Jasmin Darznik *07 explores her mother’s life in Iran and the daughter she left behind.
Grand Central Publishing
Jasmin Darznik *07 discovers a painful past and a half sister in Iran

Jasmin Darznik *07 explores her mother’s life in Iran and the daughter she left behind.
Jasmin Darznik *07 explores her mother’s life in Iran and the daughter she left behind.
Grand Central Publishing

When Jasmin Darznik *07 went home to California after her father died in November 2000, she made a shocking discovery. As Darznik was organizing some papers, a photograph of her mother dressed as a very young bride, pictured with a man who was not Darznik’s father, fell out from among some old letters.

At the time she didn’t ask her mother who the man was. But when Darznik returned to Princeton, where she was in her first year of a doctoral program in English, she brought the photo with her. Several months later, she asked her mother about it, and the answer came a month or two later, with the arrival of the first of what would be 10 cassette tapes. Darznik holed up in her apartment, skipped classes, and listened over and over again as her mother told her story. Those tapes provided the backbone for The Good Daughter: A Memoir of My Mother’s Hidden Life, published by Grand Central Publish­ing this month.

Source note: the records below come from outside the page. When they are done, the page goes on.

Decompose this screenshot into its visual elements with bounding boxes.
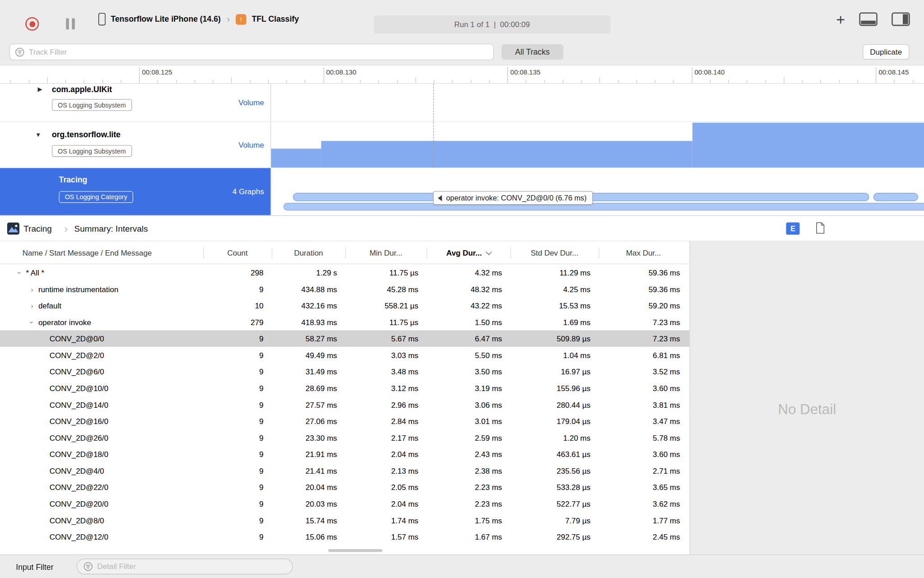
- table-row[interactable]: CONV_2D@14/0 9 27.57 ms 2.96 ms 3.06 ms …: [0, 396, 689, 413]
- row-avg: 2.38 ms: [427, 466, 510, 475]
- ruler-tick: [526, 79, 526, 83]
- row-name: CONV_2D@16/0: [50, 417, 108, 426]
- interval-bar[interactable]: [873, 193, 918, 201]
- interval-bar[interactable]: [283, 203, 924, 210]
- row-name-cell: CONV_2D@18/0: [0, 450, 203, 459]
- table-row[interactable]: CONV_2D@6/0 9 31.49 ms 3.48 ms 3.50 ms 1…: [0, 364, 689, 380]
- duplicate-button[interactable]: Duplicate: [863, 44, 909, 60]
- device-selector[interactable]: Tensorflow Lite iPhone (14.6) › ↑ TFL Cl…: [98, 0, 299, 38]
- row-max: 3.81 ms: [599, 400, 688, 409]
- column-header-name[interactable]: Name / Start Message / End Message: [0, 248, 203, 257]
- track-graph[interactable]: operator invoke: CONV_2D@0/0 (6.76 ms): [271, 168, 924, 215]
- breadcrumb-root[interactable]: Tracing: [23, 216, 51, 241]
- ruler-tick: [286, 79, 287, 83]
- row-min: 2.84 ms: [345, 417, 426, 426]
- track-meta[interactable]: 4 Graphs: [232, 187, 264, 196]
- track-label[interactable]: ▼ org.tensorflow.lite OS Logging Subsyst…: [0, 122, 271, 168]
- row-duration: 434.88 ms: [272, 284, 345, 294]
- table-row[interactable]: CONV_2D@22/0 9 20.04 ms 2.05 ms 2.23 ms …: [0, 479, 689, 496]
- track-row-tracing-selected[interactable]: Tracing OS Logging Category 4 Graphs ope…: [0, 168, 924, 215]
- breadcrumb-page[interactable]: Summary: Intervals: [74, 216, 148, 241]
- add-instrument-button[interactable]: +: [836, 11, 845, 27]
- row-disclosure-icon[interactable]: ›: [28, 301, 36, 310]
- detail-filter-input[interactable]: Detail Filter: [77, 559, 293, 574]
- column-header-stddev[interactable]: Std Dev Dur...: [510, 248, 599, 257]
- table-row[interactable]: CONV_2D@10/0 9 28.69 ms 3.12 ms 3.19 ms …: [0, 380, 689, 396]
- detail-panel: No Detail: [689, 241, 924, 555]
- toolbar: Tensorflow Lite iPhone (14.6) › ↑ TFL Cl…: [0, 0, 924, 38]
- ruler-major-tick: [876, 67, 876, 83]
- ruler-tick-label: 00:08.135: [510, 69, 541, 76]
- column-header-count[interactable]: Count: [203, 248, 272, 257]
- row-disclosure-icon[interactable]: ›: [28, 318, 37, 326]
- ruler-tick: [249, 79, 250, 83]
- row-count: 9: [203, 483, 272, 492]
- track-label[interactable]: ▶ com.apple.UIKit OS Logging Subsystem V…: [0, 84, 271, 121]
- row-avg: 3.06 ms: [427, 400, 510, 409]
- disclosure-closed-icon[interactable]: ▶: [38, 86, 42, 93]
- record-button[interactable]: [25, 17, 39, 31]
- row-name: default: [38, 301, 61, 310]
- track-meta[interactable]: Volume: [238, 140, 264, 149]
- pause-button[interactable]: [66, 18, 75, 29]
- row-count: 279: [203, 317, 272, 326]
- column-divider: [427, 248, 427, 259]
- row-name: CONV_2D@20/0: [50, 499, 108, 508]
- table-row[interactable]: CONV_2D@0/0 9 58.27 ms 5.67 ms 6.47 ms 5…: [0, 330, 689, 347]
- track-filter-input[interactable]: Track Filter: [9, 44, 494, 61]
- column-header-max[interactable]: Max Dur...: [599, 248, 688, 257]
- extended-detail-button[interactable]: E: [786, 222, 799, 234]
- row-duration: 1.29 s: [272, 268, 345, 277]
- row-name-cell: ›operator invoke: [0, 317, 203, 326]
- row-avg: 2.59 ms: [427, 433, 510, 442]
- row-max: 3.62 ms: [599, 499, 688, 508]
- device-label: Tensorflow Lite iPhone (14.6): [111, 15, 221, 24]
- timeline-ruler[interactable]: 00:08.12500:08.13000:08.13500:08.14000:0…: [0, 65, 924, 84]
- table-row[interactable]: CONV_2D@2/0 9 49.49 ms 3.03 ms 5.50 ms 1…: [0, 347, 689, 364]
- track-row-uikit[interactable]: ▶ com.apple.UIKit OS Logging Subsystem V…: [0, 84, 924, 122]
- row-name: operator invoke: [38, 317, 91, 326]
- table-row[interactable]: CONV_2D@16/0 9 27.06 ms 2.84 ms 3.01 ms …: [0, 413, 689, 429]
- document-icon[interactable]: [816, 222, 825, 234]
- track-row-tensorflow[interactable]: ▼ org.tensorflow.lite OS Logging Subsyst…: [0, 122, 924, 168]
- column-header-duration[interactable]: Duration: [272, 248, 345, 257]
- row-max: 5.78 ms: [599, 433, 688, 442]
- toggle-right-pane-button[interactable]: [892, 12, 910, 26]
- table-row[interactable]: CONV_2D@4/0 9 21.41 ms 2.13 ms 2.38 ms 2…: [0, 462, 689, 479]
- table-row[interactable]: ›* All * 298 1.29 s 11.75 µs 4.32 ms 11.…: [0, 264, 689, 281]
- row-min: 2.17 ms: [345, 433, 426, 442]
- row-duration: 15.74 ms: [272, 516, 345, 525]
- row-name: CONV_2D@10/0: [50, 384, 108, 393]
- row-count: 298: [203, 268, 272, 277]
- table-row[interactable]: CONV_2D@12/0 9 15.06 ms 1.57 ms 1.67 ms …: [0, 528, 689, 545]
- row-name-cell: CONV_2D@20/0: [0, 499, 203, 508]
- table-row[interactable]: ›runtime instrumentation 9 434.88 ms 45.…: [0, 281, 689, 298]
- table-row[interactable]: CONV_2D@18/0 9 21.91 ms 2.04 ms 2.43 ms …: [0, 446, 689, 462]
- ruler-tick: [342, 79, 342, 83]
- row-count: 9: [203, 350, 272, 359]
- track-label[interactable]: Tracing OS Logging Category 4 Graphs: [0, 168, 271, 215]
- horizontal-scrollbar[interactable]: [328, 549, 383, 552]
- column-header-avg-sorted[interactable]: Avg Dur...: [427, 248, 510, 257]
- row-min: 3.12 ms: [345, 384, 426, 393]
- toggle-bottom-pane-button[interactable]: [859, 12, 877, 26]
- row-count: 9: [203, 417, 272, 426]
- column-header-min[interactable]: Min Dur...: [345, 248, 426, 257]
- table-row[interactable]: CONV_2D@8/0 9 15.74 ms 1.74 ms 1.75 ms 7…: [0, 512, 689, 529]
- all-tracks-button[interactable]: All Tracks: [502, 44, 564, 60]
- filter-icon: [83, 561, 93, 571]
- track-graph[interactable]: [271, 122, 924, 168]
- disclosure-open-icon[interactable]: ▼: [35, 131, 41, 138]
- row-min: 2.96 ms: [345, 400, 426, 409]
- sort-chevron-icon: [485, 249, 491, 255]
- table-row[interactable]: ›default 10 432.16 ms 558.21 µs 43.22 ms…: [0, 297, 689, 314]
- ruler-tick: [913, 79, 913, 83]
- track-meta[interactable]: Volume: [238, 98, 264, 107]
- track-graph[interactable]: [271, 84, 924, 121]
- table-row[interactable]: CONV_2D@26/0 9 23.30 ms 2.17 ms 2.59 ms …: [0, 429, 689, 446]
- table-row[interactable]: ›operator invoke 279 418.93 ms 11.75 µs …: [0, 314, 689, 331]
- row-disclosure-icon[interactable]: ›: [28, 284, 36, 294]
- input-filter-label[interactable]: Input Filter: [16, 555, 53, 578]
- row-disclosure-icon[interactable]: ›: [15, 269, 24, 276]
- table-row[interactable]: CONV_2D@20/0 9 20.03 ms 2.04 ms 2.23 ms …: [0, 495, 689, 512]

T he man in the photo had been her mother’s first husband — the result of an arranged marriage when she was just 13. Her mother, called Lili in the book as all the names have been changed, soon had a daughter. The mar riage was abusive, and Lili’s father arranged for her divorce. She was told to forget her daughter and tell no one about her marriage or child, though she did manage eventually to keep in intermittent contact with the girl.  

Darznik’s Iranian mother had met her father, an ethnic Slav, in Germany, and married him in Iran, where Darznik was born. The family moved to the United States in 1979 when Darznik was 4 to escape the worsening political situation in Iran.

The Good Daughter tells the story that had long been hidden from Darznik — about her mother’s first marriage and daughter — and the trauma of leaving behind her child and her home to move to America. The memoir also recounts the difficult life she led in the United States.  

Initially upon listening to the tapes, “I was very confused. It didn’t seem to square with anything that I knew, or only very vaguely,” says Darznik. But then she began piecing together snippets of conversation that she had heard as a child and making sense of some childhood experiences — like her mother sobbing at night and her mother’s protectiveness. Knowing about that first marriage and child, Darznik says, “I could understand the source of those better.”

When Darznik was working on her dissertation on Iranian immigrant literature at Princeton, she was unable to find memoirs that spoke of intimate family matters. “Iranians are very private about what happens in the family — almost superstitious about telling family secrets,” she says. With her own memoir, she has written the book she was searching for. It’s one that gives voice to subjects not commonly discussed in Iran — domestic violence, divorce, mental illness, and alcoholism.  

One day, Darznik hopes to travel to Iran, spend months getting to know her half sister, and learn about her story.  

An English professor at Washington and Lee University in Lexington, Va., Darznik tells her creative-writing students to write the stories that “you feel have to be told.” The Good Daughter, she adds, “is mine.”